[Stored data entries]
-=-=-

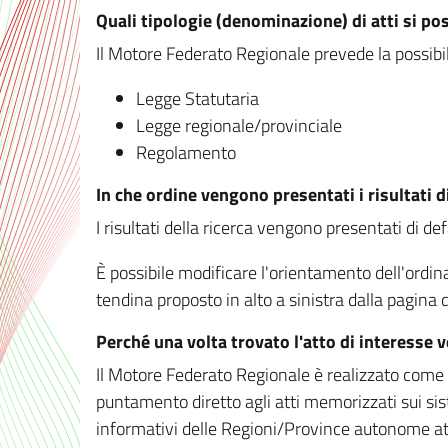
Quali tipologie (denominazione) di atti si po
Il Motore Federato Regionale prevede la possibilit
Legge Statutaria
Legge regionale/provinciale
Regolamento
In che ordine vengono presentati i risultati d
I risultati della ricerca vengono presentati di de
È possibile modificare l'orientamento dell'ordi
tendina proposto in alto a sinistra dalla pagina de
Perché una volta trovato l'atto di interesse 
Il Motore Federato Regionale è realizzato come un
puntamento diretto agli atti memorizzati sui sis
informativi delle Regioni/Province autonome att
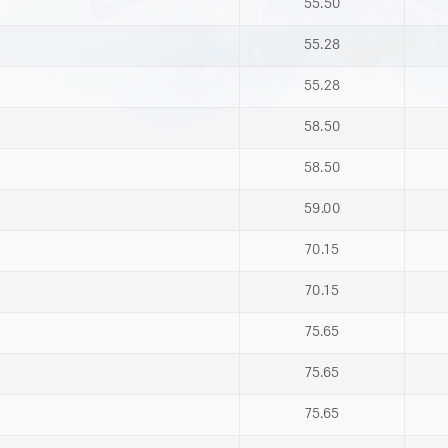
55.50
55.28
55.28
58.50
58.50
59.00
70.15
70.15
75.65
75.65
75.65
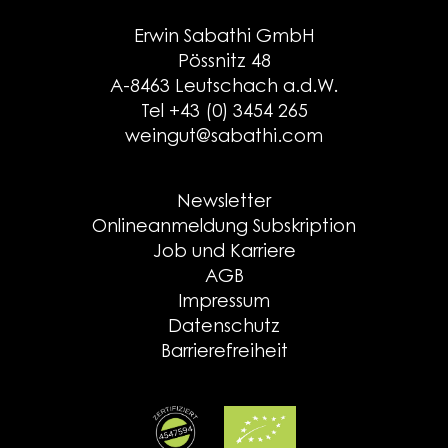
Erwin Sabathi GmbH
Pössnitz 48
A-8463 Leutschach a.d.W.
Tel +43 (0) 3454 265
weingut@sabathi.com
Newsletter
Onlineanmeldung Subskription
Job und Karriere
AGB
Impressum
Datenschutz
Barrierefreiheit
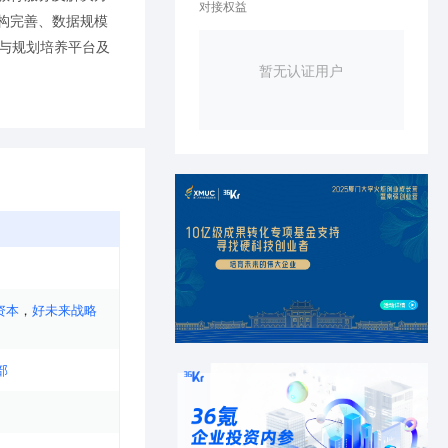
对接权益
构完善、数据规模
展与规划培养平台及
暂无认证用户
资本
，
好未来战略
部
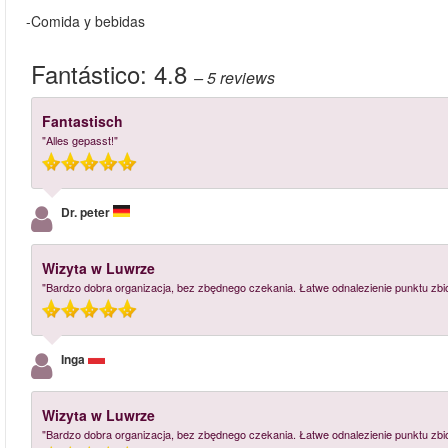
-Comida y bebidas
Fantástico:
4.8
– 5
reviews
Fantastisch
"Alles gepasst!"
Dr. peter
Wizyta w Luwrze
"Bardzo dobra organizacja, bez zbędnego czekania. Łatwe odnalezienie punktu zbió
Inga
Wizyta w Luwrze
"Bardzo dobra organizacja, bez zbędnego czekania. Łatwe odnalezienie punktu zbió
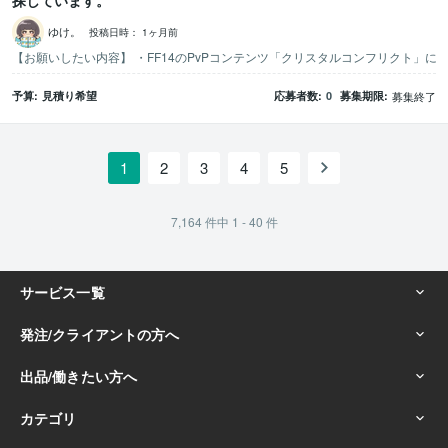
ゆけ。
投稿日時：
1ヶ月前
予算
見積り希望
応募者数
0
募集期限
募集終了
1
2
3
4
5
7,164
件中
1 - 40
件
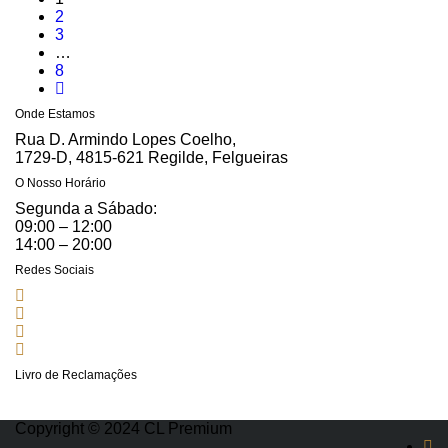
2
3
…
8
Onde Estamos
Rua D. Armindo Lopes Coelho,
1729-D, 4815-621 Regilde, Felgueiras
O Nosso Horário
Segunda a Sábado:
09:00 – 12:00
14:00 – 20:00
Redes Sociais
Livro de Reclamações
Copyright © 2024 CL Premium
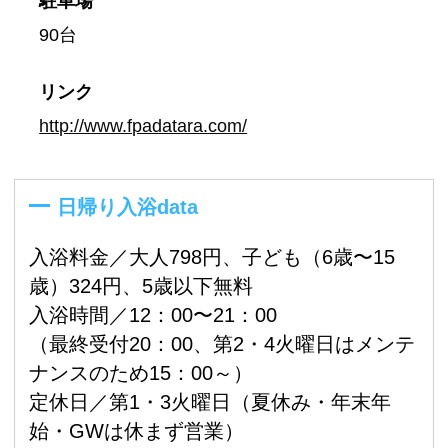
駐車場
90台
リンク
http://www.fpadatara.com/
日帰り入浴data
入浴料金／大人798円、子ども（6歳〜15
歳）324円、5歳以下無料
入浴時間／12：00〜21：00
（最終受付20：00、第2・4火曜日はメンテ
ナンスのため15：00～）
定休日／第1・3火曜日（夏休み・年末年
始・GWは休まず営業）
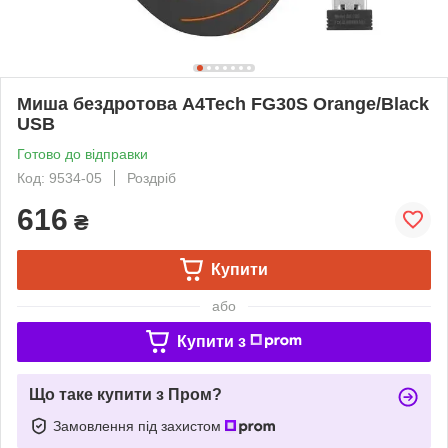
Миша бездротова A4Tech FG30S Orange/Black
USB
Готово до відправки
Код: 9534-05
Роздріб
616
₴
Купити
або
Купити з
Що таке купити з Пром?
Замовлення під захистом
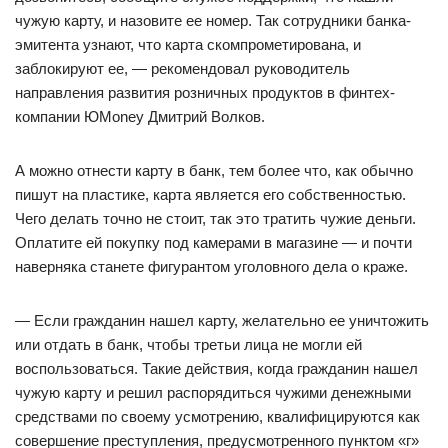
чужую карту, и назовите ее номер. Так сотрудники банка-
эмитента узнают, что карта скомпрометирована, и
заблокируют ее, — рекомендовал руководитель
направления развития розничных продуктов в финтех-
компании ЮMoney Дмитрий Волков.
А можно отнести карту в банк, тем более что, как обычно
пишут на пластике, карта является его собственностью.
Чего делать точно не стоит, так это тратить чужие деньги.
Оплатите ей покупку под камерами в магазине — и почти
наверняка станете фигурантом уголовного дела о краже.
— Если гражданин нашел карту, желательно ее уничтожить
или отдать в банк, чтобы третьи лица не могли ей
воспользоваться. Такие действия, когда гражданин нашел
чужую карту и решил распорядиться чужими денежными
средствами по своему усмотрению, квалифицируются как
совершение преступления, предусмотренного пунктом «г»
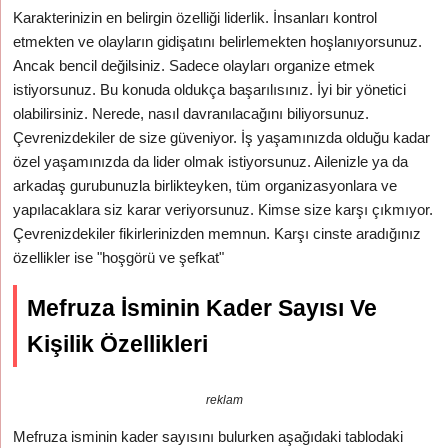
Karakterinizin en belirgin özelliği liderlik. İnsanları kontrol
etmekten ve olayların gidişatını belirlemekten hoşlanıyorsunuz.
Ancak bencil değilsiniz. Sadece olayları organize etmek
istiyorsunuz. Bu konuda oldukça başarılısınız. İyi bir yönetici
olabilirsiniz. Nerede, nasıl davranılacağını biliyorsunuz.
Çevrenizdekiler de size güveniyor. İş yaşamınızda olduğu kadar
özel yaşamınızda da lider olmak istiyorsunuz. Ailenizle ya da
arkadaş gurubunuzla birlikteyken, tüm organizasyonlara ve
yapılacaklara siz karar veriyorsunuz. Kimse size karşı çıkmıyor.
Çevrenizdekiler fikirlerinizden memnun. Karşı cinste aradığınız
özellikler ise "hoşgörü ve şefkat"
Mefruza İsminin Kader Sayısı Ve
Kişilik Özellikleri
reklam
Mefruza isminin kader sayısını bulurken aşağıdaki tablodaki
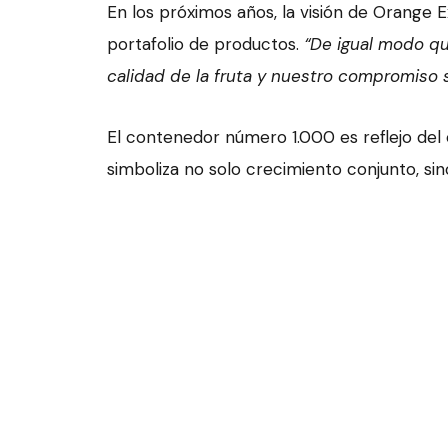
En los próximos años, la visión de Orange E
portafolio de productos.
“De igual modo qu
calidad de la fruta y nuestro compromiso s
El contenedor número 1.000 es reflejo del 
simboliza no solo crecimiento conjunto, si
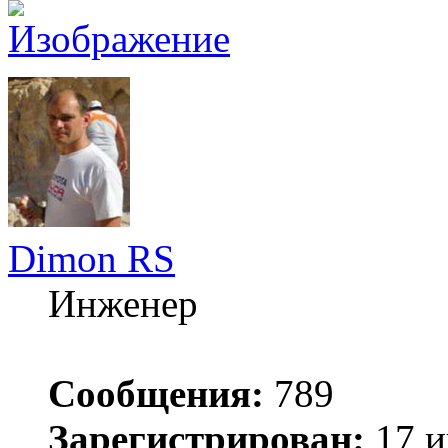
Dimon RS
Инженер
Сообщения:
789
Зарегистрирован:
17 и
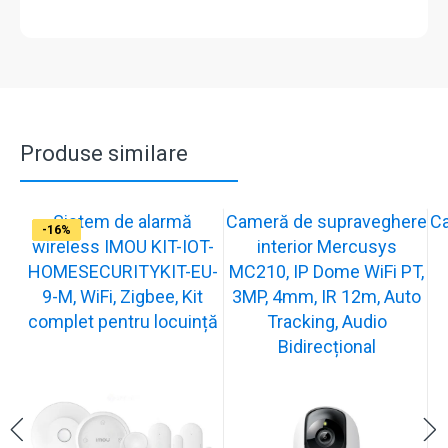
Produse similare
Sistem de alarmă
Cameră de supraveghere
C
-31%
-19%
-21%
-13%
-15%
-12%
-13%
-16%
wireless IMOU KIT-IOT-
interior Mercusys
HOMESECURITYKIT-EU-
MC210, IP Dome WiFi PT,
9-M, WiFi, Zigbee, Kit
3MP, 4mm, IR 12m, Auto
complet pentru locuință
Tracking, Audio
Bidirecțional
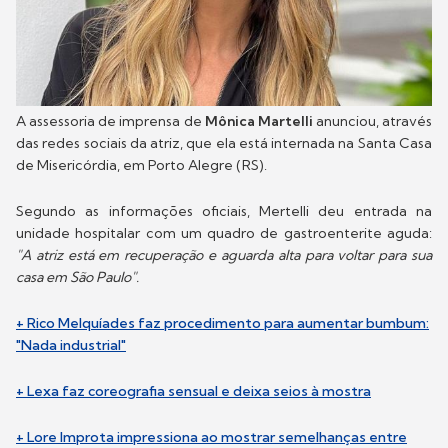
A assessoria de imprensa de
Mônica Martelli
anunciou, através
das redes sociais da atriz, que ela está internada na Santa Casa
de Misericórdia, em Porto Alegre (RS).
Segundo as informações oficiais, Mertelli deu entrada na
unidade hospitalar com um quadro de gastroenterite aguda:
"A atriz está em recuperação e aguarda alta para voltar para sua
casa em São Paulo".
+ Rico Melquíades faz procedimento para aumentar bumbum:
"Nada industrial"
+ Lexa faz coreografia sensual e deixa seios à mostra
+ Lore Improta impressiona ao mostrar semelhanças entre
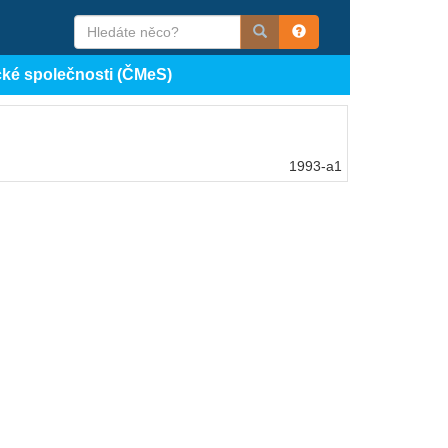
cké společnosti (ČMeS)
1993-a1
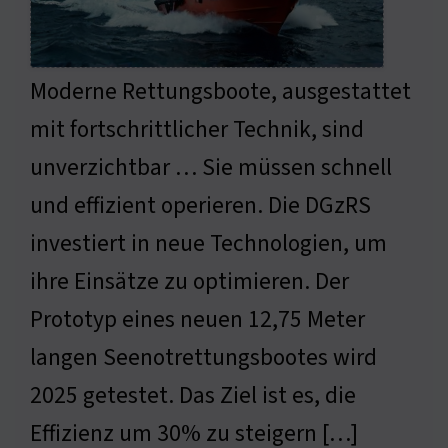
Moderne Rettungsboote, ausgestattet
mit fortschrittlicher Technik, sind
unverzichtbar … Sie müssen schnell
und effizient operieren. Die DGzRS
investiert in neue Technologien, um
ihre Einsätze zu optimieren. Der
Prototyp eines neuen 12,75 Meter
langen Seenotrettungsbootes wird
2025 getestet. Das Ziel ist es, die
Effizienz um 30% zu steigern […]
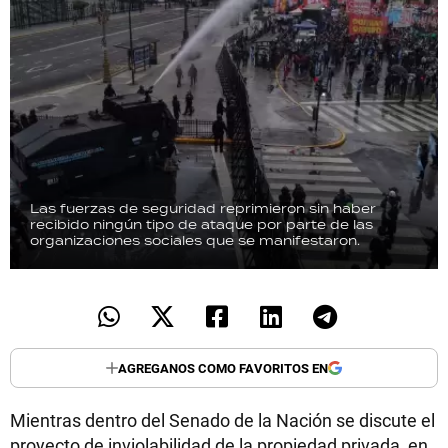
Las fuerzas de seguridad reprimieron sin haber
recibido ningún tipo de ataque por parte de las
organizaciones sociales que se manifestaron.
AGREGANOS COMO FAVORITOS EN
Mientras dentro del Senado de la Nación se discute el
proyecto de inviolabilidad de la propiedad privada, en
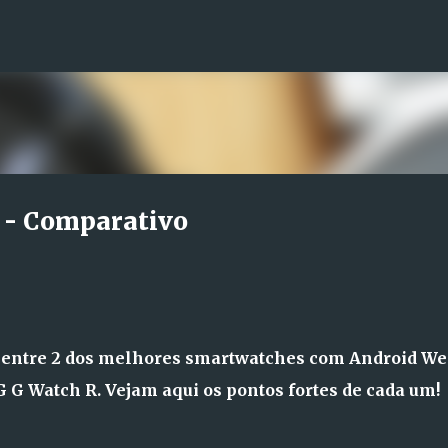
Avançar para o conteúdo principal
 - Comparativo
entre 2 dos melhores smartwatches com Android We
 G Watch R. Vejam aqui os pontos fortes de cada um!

-=-=-

** About this exercise **
Leaving the pictures aside, copy exactly and only the lines from the one holding "organizaciones sociales que se manifestaron." through the final line of the data, both ends kept.

** Exercise solution **
organizaciones sociales que se manifestaron.
AGREGANOS COMO FAVORITOS EN
Mientras dentro del Senado de la Nación se discute el
proyecto de inviolabilidad de la propiedad privada, en
Avançar para o conteúdo principal
 - Comparativo
entre 2 dos melhores smartwatches com Android We
 G Watch R. Vejam aqui os pontos fortes de cada um!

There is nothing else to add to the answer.